The Death of Traditional IT Outsourcing

This perspective comes from one of our consultancy team with extensive experience as a CIO managing large outsourcing contracts across central government.

The traditional model of outsourcing was typically based on writing long-term contracts for a fully-configured managed service following a competitive bidding process, with the provider’s expectation that they would bid low to occupy the territory and then make real money on variations and locked-in growth.

This approach is gradually breaking down as the commodity IAAS and SAAS markets mature.
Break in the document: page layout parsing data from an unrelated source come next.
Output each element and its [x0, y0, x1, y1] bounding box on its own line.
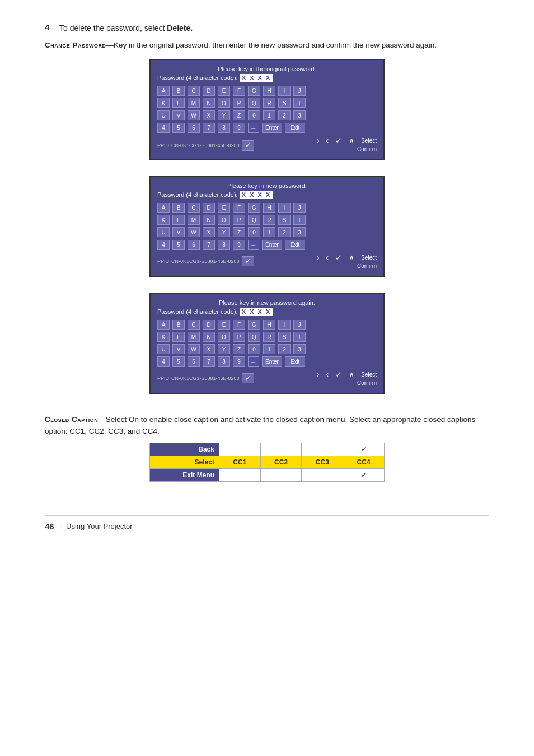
kb3-P[interactable]: P	[233, 332, 245, 342]
kb3-S[interactable]: S	[278, 332, 291, 342]
kb3-nav-up[interactable]: ∧	[349, 370, 354, 379]
kb3-2[interactable]: 2	[278, 344, 291, 354]
kb3-W[interactable]: W	[188, 344, 200, 354]
kb-key-P[interactable]: P	[233, 98, 245, 108]
kb2-nav-check[interactable]: ✓	[335, 253, 342, 262]
kb3-Z[interactable]: Z	[233, 344, 245, 354]
kb2-I[interactable]: I	[278, 203, 291, 213]
kb3-9[interactable]: 9	[233, 356, 245, 367]
kb2-P[interactable]: P	[233, 215, 245, 225]
kb-key-6[interactable]: 6	[188, 123, 200, 133]
kb2-0[interactable]: 0	[248, 227, 260, 237]
kb2-E[interactable]: E	[218, 203, 230, 213]
kb-key-1[interactable]: 1	[263, 110, 275, 120]
kb2-R[interactable]: R	[263, 215, 275, 225]
kb3-8[interactable]: 8	[218, 356, 230, 367]
kb3-Y[interactable]: Y	[218, 344, 230, 354]
kb-key-L[interactable]: L	[172, 98, 185, 108]
cc-cc2[interactable]: CC2	[260, 456, 302, 468]
kb1-nav-left[interactable]: ‹	[326, 136, 329, 145]
kb2-2[interactable]: 2	[278, 227, 291, 237]
kb2-1[interactable]: 1	[263, 227, 275, 237]
kb3-B[interactable]: B	[172, 320, 185, 330]
kb-key-N[interactable]: N	[203, 98, 215, 108]
kb2-check-icon[interactable]: ✓	[242, 256, 254, 266]
kb2-V[interactable]: V	[172, 227, 185, 237]
kb2-O[interactable]: O	[218, 215, 230, 225]
kb2-K[interactable]: K	[157, 215, 170, 225]
kb2-enter[interactable]: Enter	[262, 240, 282, 250]
kb-key-R[interactable]: R	[263, 98, 275, 108]
kb-key-5[interactable]: 5	[172, 123, 185, 133]
kb1-nav-right[interactable]: ›	[317, 136, 320, 145]
kb3-F[interactable]: F	[233, 320, 245, 330]
kb-key-3[interactable]: 3	[293, 110, 306, 120]
kb3-L[interactable]: L	[172, 332, 185, 342]
kb-key-exit[interactable]: Exit	[285, 123, 305, 133]
kb2-A[interactable]: A	[157, 203, 170, 213]
kb3-G[interactable]: G	[248, 320, 260, 330]
kb3-U[interactable]: U	[157, 344, 170, 354]
kb-key-backspace[interactable]: ←	[248, 123, 259, 133]
kb2-6[interactable]: 6	[188, 240, 200, 250]
kb2-H[interactable]: H	[263, 203, 275, 213]
kb3-O[interactable]: O	[218, 332, 230, 342]
kb2-7[interactable]: 7	[203, 240, 215, 250]
kb1-check-icon[interactable]: ✓	[242, 140, 254, 151]
kb3-A[interactable]: A	[157, 320, 170, 330]
kb-key-I[interactable]: I	[278, 86, 291, 96]
kb-key-C[interactable]: C	[188, 86, 200, 96]
kb3-I[interactable]: I	[278, 320, 291, 330]
kb3-Q[interactable]: Q	[248, 332, 260, 342]
kb1-nav-check[interactable]: ✓	[335, 136, 342, 145]
cc-cc1[interactable]: CC1	[219, 456, 260, 468]
kb-key-S[interactable]: S	[278, 98, 291, 108]
kb-key-D[interactable]: D	[203, 86, 215, 96]
kb3-nav-right[interactable]: ›	[317, 370, 320, 379]
kb2-nav-right[interactable]: ›	[317, 253, 320, 262]
kb3-M[interactable]: M	[188, 332, 200, 342]
kb-key-J[interactable]: J	[293, 86, 306, 96]
kb2-G[interactable]: G	[248, 203, 260, 213]
kb3-nav-left[interactable]: ‹	[326, 370, 329, 379]
kb-key-H[interactable]: H	[263, 86, 275, 96]
kb-key-8[interactable]: 8	[218, 123, 230, 133]
cc-cc4[interactable]: CC4	[343, 456, 385, 468]
kb2-W[interactable]: W	[188, 227, 200, 237]
kb2-Z[interactable]: Z	[233, 227, 245, 237]
kb2-M[interactable]: M	[188, 215, 200, 225]
kb2-nav-up[interactable]: ∧	[349, 253, 354, 262]
kb-key-G[interactable]: G	[248, 86, 260, 96]
kb3-7[interactable]: 7	[203, 356, 215, 367]
kb2-3[interactable]: 3	[293, 227, 306, 237]
kb3-C[interactable]: C	[188, 320, 200, 330]
kb2-U[interactable]: U	[157, 227, 170, 237]
kb3-3[interactable]: 3	[293, 344, 306, 354]
kb2-B[interactable]: B	[172, 203, 185, 213]
kb2-Q[interactable]: Q	[248, 215, 260, 225]
kb3-T[interactable]: T	[293, 332, 306, 342]
kb-key-X[interactable]: X	[203, 110, 215, 120]
kb-key-A[interactable]: A	[157, 86, 170, 96]
kb3-exit[interactable]: Exit	[285, 356, 305, 367]
kb-key-T[interactable]: T	[293, 98, 306, 108]
kb2-5[interactable]: 5	[172, 240, 185, 250]
kb2-L[interactable]: L	[172, 215, 185, 225]
kb3-K[interactable]: K	[157, 332, 170, 342]
kb3-N[interactable]: N	[203, 332, 215, 342]
kb3-4[interactable]: 4	[157, 356, 170, 367]
kb-key-7[interactable]: 7	[203, 123, 215, 133]
kb3-1[interactable]: 1	[263, 344, 275, 354]
kb2-exit[interactable]: Exit	[285, 240, 305, 250]
kb1-nav-up[interactable]: ∧	[349, 136, 354, 145]
kb2-9[interactable]: 9	[233, 240, 245, 250]
kb3-6[interactable]: 6	[188, 356, 200, 367]
kb-key-V[interactable]: V	[172, 110, 185, 120]
kb2-Y[interactable]: Y	[218, 227, 230, 237]
kb2-N[interactable]: N	[203, 215, 215, 225]
kb2-4[interactable]: 4	[157, 240, 170, 250]
kb3-0[interactable]: 0	[248, 344, 260, 354]
kb2-C[interactable]: C	[188, 203, 200, 213]
kb-key-U[interactable]: U	[157, 110, 170, 120]
kb3-R[interactable]: R	[263, 332, 275, 342]
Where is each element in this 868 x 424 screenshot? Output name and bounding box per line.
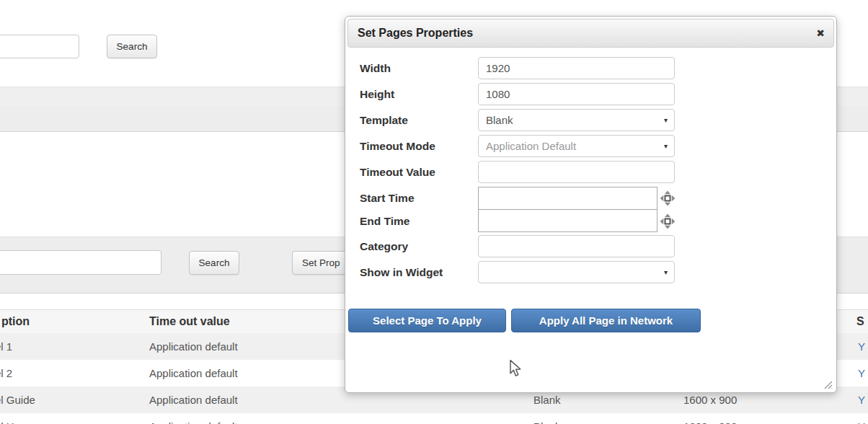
category-label: Category [360, 235, 477, 257]
cell-name: el 1 [0, 333, 12, 360]
cell-template: Blank [533, 413, 561, 424]
cell-name: el Guide [0, 387, 35, 413]
chevron-down-icon: ▾ [664, 136, 668, 156]
time-picker-icon[interactable] [660, 190, 676, 206]
timeout-value-label: Timeout Value [360, 161, 477, 183]
select-page-to-apply-button[interactable]: Select Page To Apply [348, 309, 506, 332]
cell-name: el 2 [0, 360, 12, 387]
top-search-input[interactable] [0, 35, 79, 58]
time-picker-icon[interactable] [660, 213, 676, 229]
cell-name: el Home [0, 413, 35, 424]
col-header-description: ption [1, 310, 30, 333]
cell-timeout: Application default [149, 333, 238, 360]
resize-grip-icon[interactable] [823, 379, 833, 389]
screen: Search Search Set Prop ption Time out va… [0, 0, 868, 424]
show-in-widget-select[interactable]: ▾ [478, 261, 675, 283]
category-input[interactable] [478, 235, 675, 257]
cell-timeout: Application default [149, 413, 238, 424]
width-label: Width [360, 57, 477, 79]
col-header-timeout: Time out value [149, 310, 230, 333]
dialog-titlebar[interactable]: Set Pages Properties ✖ [347, 19, 834, 48]
height-input[interactable] [478, 83, 675, 105]
width-input[interactable] [478, 57, 675, 79]
template-select-value: Blank [486, 110, 657, 131]
top-search-button[interactable]: Search [107, 35, 157, 58]
chevron-down-icon: ▾ [664, 110, 668, 131]
dialog-title: Set Pages Properties [358, 19, 473, 47]
cell-timeout: Application default [149, 360, 238, 387]
timeout-value-input[interactable] [478, 161, 675, 183]
cell-resolution: 1600 x 900 [683, 413, 737, 424]
mouse-cursor-icon [509, 360, 523, 377]
template-label: Template [360, 109, 477, 131]
cell-timeout: Application default [149, 387, 238, 413]
end-time-input[interactable] [478, 209, 657, 232]
set-pages-properties-dialog: Set Pages Properties ✖ Width Height Temp… [345, 16, 837, 393]
apply-all-page-in-network-button[interactable]: Apply All Page in Network [511, 309, 701, 332]
template-select[interactable]: Blank ▾ [478, 109, 675, 131]
col-header-show: S [856, 310, 864, 333]
start-time-label: Start Time [360, 187, 477, 209]
table-row[interactable]: el Home Application default Blank 1600 x… [0, 413, 868, 424]
end-time-label: End Time [360, 210, 477, 232]
cell-show-link[interactable]: Y [858, 360, 865, 387]
cell-show-link[interactable]: Y [858, 413, 865, 424]
cell-show-link[interactable]: Y [858, 333, 865, 360]
cell-show-link[interactable]: Y [858, 387, 865, 413]
timeout-mode-select-value: Application Default [486, 136, 657, 156]
height-label: Height [360, 83, 477, 105]
timeout-mode-select[interactable]: Application Default ▾ [478, 135, 675, 157]
filter-search-button[interactable]: Search [189, 251, 239, 275]
start-time-input[interactable] [478, 187, 657, 210]
filter-search-input[interactable] [0, 250, 161, 275]
timeout-mode-label: Timeout Mode [360, 135, 477, 157]
show-in-widget-label: Show in Widget [360, 261, 477, 283]
close-icon[interactable]: ✖ [816, 19, 825, 47]
chevron-down-icon: ▾ [664, 262, 668, 283]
The public sector and large corporates are looking to exploit economies of scale across their back-office functions, and then concentrate their internal resources on the value-added systems that either give competitive advantage or deliver genuine changes in working methods.

However there are still significant barriers to overcome in terms of specifying requirements in terms of business outcomes, rather than detailed functionality.

A simple example of this is the State of California’s choice of a Microsoft Cloud solution which created a strong reaction from other suppliers as the specification was written too closely to reflect Microsoft product features, generating a hearty response from Google on the relative merits of their approach to email search.

Once committed to a particular solution set, then the lock-in implications start raising unexpected constraints and commercial challenges. Microsoft suits have not really changed their spots!

Acting as commodity service brokers is a growing opportunity for systems integrators and larger IT departments. In this model a range of cloud services are combined into a portfolio that provide some degree of local choice and a bias towards pay-by-use rather than an annual ‘all-inclusive’ fee.

There is still a gap in the provision of automated charging models for SAAS and IAAS, which adds to the overhead of managing the service integration and support; often leading to a much higher overall cost than envisaged.

The traditional large-scale providers of managed services are trying to adapt to these new approaches, but with limited success to date.

The root cause of their malaise is in the predominance of clever technologists that prefer to offer bespoke solutions than live within the limitations of typical cloud platform architectures.

In some instances there may be lucrative proprietary solution sets or partnership agreements that are hard to unwind, especially where margin is threatened. The sales-force may have to be trimmed and retrained to reflect these new competitive realities.

While the industry is grappling with these issues, business users are going on a binge with personal devices and high-speed wireless networks.

There is an increasing mismatch between their experience within the office and outside, with less and less tolerance of the high-cost, locked-down misery of many architectures that are based on traditional Microsoft desktops and wired networks.

A new breed of CIOs just will not accept the prospect of yet another Windows release and server platform upgrade.

Application platforms that are not channel independent out of the box will be rejected.

The requirements for business agility on an international stage combined with a desire to exploit more infrastructure independence and reduce high-cost fixed assets will squeeze old-style corporate IT budgets.

In this sense the debate is no longer about internal or external provision of IT services. CIOs who are not starting to adopt some commodity cloud services, grappling with all the challenges and risks they present, will soon be unemployable.

Suppliers that are already experienced in the management of IAAS and SAAS offerings will have a bright future as they work with the new breed of CIOs to help revolutionise the businesses they serve.

The economics of this new approach will make legacy retention unaffordable, in spite of vested interests and the business costs of change.